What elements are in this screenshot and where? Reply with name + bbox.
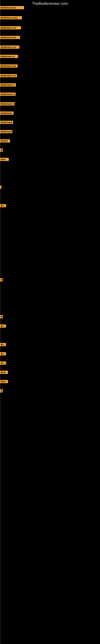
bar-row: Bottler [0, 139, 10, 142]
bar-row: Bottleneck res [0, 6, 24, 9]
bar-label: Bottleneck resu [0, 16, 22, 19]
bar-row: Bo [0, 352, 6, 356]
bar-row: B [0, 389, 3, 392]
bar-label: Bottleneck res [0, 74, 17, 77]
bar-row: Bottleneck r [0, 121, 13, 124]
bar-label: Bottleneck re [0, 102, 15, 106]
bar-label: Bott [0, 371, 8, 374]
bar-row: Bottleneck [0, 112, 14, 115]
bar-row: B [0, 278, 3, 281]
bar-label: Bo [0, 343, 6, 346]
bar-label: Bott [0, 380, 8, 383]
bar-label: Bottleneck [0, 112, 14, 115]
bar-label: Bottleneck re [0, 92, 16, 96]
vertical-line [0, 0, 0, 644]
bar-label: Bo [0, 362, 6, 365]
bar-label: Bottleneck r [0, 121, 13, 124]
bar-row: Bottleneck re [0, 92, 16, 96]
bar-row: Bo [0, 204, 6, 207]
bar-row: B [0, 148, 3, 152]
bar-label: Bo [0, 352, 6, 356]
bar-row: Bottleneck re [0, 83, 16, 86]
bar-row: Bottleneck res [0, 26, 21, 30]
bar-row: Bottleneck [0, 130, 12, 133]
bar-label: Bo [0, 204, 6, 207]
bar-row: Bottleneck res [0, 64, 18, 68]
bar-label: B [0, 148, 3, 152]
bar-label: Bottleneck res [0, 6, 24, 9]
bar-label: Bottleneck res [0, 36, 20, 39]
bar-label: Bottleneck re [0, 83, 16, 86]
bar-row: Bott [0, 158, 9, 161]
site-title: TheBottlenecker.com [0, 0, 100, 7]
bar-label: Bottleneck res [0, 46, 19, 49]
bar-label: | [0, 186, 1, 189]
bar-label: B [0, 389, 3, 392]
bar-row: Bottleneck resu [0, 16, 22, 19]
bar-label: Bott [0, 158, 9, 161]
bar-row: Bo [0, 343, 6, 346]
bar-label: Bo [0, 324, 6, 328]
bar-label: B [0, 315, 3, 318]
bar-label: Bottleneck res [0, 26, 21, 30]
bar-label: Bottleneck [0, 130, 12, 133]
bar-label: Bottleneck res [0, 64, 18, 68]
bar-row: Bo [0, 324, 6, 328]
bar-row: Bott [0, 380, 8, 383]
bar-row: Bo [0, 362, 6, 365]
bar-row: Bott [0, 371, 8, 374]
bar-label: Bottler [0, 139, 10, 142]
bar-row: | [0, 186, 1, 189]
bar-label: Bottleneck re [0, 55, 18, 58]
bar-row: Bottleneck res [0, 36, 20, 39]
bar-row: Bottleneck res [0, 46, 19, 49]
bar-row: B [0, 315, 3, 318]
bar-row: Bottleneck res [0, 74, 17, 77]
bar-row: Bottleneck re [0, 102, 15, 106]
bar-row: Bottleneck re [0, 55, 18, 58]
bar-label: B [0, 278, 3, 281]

### [YOUR OBJECTIVE]
Whichever lines of the data include the word "resu", pull them out.

### [YOUR SOLUTION]
bar-label: Bottleneck resu [0, 16, 22, 19]
bar-row: Bottleneck resu [0, 16, 22, 19]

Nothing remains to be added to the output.